Data extracts:
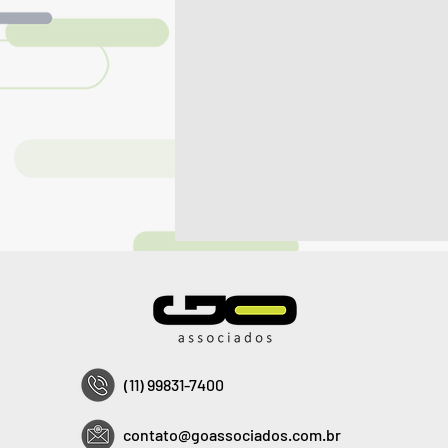
(11) 99831-7400
contato@goassociados.com.br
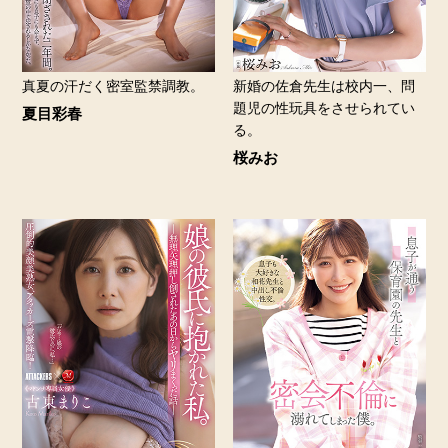
真夏の汗だく密室監禁調教。
新婚の佐倉先生は校内一、問
題児の性玩具をさせられてい
夏目彩春
る。
桜みお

Task description:
The response must consist of the entries above exactly as they stand, minus any pictures.

Answer section:
(11) 99831-7400
contato@goassociados.com.br
真夏の汗だく密室監禁調教。
新婚の佐倉先生は校内一、問
題児の性玩具をさせられてい
夏目彩春
る。
桜みお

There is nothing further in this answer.